## Goal of the exercise
The data beneath this task is to be duplicated exactly, in its entirety.
# # # #
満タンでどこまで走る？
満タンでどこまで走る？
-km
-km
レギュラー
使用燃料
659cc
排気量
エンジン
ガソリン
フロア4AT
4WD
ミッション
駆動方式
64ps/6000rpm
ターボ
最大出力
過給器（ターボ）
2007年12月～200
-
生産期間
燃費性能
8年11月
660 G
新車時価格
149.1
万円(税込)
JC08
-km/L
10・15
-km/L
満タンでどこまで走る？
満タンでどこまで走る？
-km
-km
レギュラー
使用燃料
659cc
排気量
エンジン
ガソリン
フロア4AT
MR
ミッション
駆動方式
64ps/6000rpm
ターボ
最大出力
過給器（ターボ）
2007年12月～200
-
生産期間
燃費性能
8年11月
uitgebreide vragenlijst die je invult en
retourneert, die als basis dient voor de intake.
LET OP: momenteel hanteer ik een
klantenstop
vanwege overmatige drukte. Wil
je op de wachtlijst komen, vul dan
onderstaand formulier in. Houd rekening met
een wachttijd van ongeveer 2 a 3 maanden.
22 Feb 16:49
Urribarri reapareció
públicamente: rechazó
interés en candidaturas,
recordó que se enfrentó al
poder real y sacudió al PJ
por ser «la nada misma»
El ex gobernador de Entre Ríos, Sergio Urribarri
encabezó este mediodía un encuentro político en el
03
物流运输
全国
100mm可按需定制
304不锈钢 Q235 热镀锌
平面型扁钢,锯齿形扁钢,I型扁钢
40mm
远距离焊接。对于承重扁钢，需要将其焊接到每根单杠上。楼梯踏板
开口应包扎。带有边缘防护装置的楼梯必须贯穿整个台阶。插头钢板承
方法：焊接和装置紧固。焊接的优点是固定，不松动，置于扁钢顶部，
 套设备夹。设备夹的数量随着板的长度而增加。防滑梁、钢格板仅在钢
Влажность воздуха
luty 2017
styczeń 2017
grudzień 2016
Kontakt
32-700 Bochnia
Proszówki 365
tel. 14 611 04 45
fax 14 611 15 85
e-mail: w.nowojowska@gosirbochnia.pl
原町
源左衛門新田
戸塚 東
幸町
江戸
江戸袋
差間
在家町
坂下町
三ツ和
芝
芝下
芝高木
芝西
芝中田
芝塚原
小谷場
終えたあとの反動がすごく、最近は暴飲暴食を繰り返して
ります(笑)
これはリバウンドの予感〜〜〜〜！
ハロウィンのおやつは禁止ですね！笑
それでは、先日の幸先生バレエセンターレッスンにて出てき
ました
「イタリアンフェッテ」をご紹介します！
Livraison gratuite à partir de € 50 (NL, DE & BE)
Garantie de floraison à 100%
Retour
# # # #
## Task solution
満タンでどこまで走る？
満タンでどこまで走る？
-km
-km
レギュラー
使用燃料
659cc
排気量
エンジン
ガソリン
フロア4AT
4WD
ミッション
駆動方式
64ps/6000rpm
ターボ
最大出力
過給器（ターボ）
2007年12月～200
-
生産期間
燃費性能
8年11月
660 G
新車時価格
149.1
万円(税込)
JC08
-km/L
10・15
-km/L
満タンでどこまで走る？
満タンでどこまで走る？
-km
-km
レギュラー
使用燃料
659cc
排気量
エンジン
ガソリン
フロア4AT
MR
ミッション
駆動方式
64ps/6000rpm
ターボ
最大出力
過給器（ターボ）
2007年12月～200
-
生産期間
燃費性能
8年11月
uitgebreide vragenlijst die je invult en
retourneert, die als basis dient voor de intake.
LET OP: momenteel hanteer ik een
klantenstop
vanwege overmatige drukte. Wil
je op de wachtlijst komen, vul dan
onderstaand formulier in. Houd rekening met
een wachttijd van ongeveer 2 a 3 maanden.
22 Feb 16:49
Urribarri reapareció
públicamente: rechazó
interés en candidaturas,
recordó que se enfrentó al
poder real y sacudió al PJ
por ser «la nada misma»
El ex gobernador de Entre Ríos, Sergio Urribarri
encabezó este mediodía un encuentro político en el
03
物流运输
全国
100mm可按需定制
304不锈钢 Q235 热镀锌
平面型扁钢,锯齿形扁钢,I型扁钢
40mm
远距离焊接。对于承重扁钢，需要将其焊接到每根单杠上。楼梯踏板
开口应包扎。带有边缘防护装置的楼梯必须贯穿整个台阶。插头钢板承
方法：焊接和装置紧固。焊接的优点是固定，不松动，置于扁钢顶部，
 套设备夹。设备夹的数量随着板的长度而增加。防滑梁、钢格板仅在钢
Влажность воздуха
luty 2017
styczeń 2017
grudzień 2016
Kontakt
32-700 Bochnia
Proszówki 365
tel. 14 611 04 45
fax 14 611 15 85
e-mail: w.nowojowska@gosirbochnia.pl
原町
源左衛門新田
戸塚 東
幸町
江戸
江戸袋
差間
在家町
坂下町
三ツ和
芝
芝下
芝高木
芝西
芝中田
芝塚原
小谷場
終えたあとの反動がすごく、最近は暴飲暴食を繰り返して
ります(笑)
これはリバウンドの予感〜〜〜〜！
ハロウィンのおやつは禁止ですね！笑
それでは、先日の幸先生バレエセンターレッスンにて出てき
ました
「イタリアンフェッテ」をご紹介します！
Livraison gratuite à partir de € 50 (NL, DE & BE)
Garantie de floraison à 100%
Retour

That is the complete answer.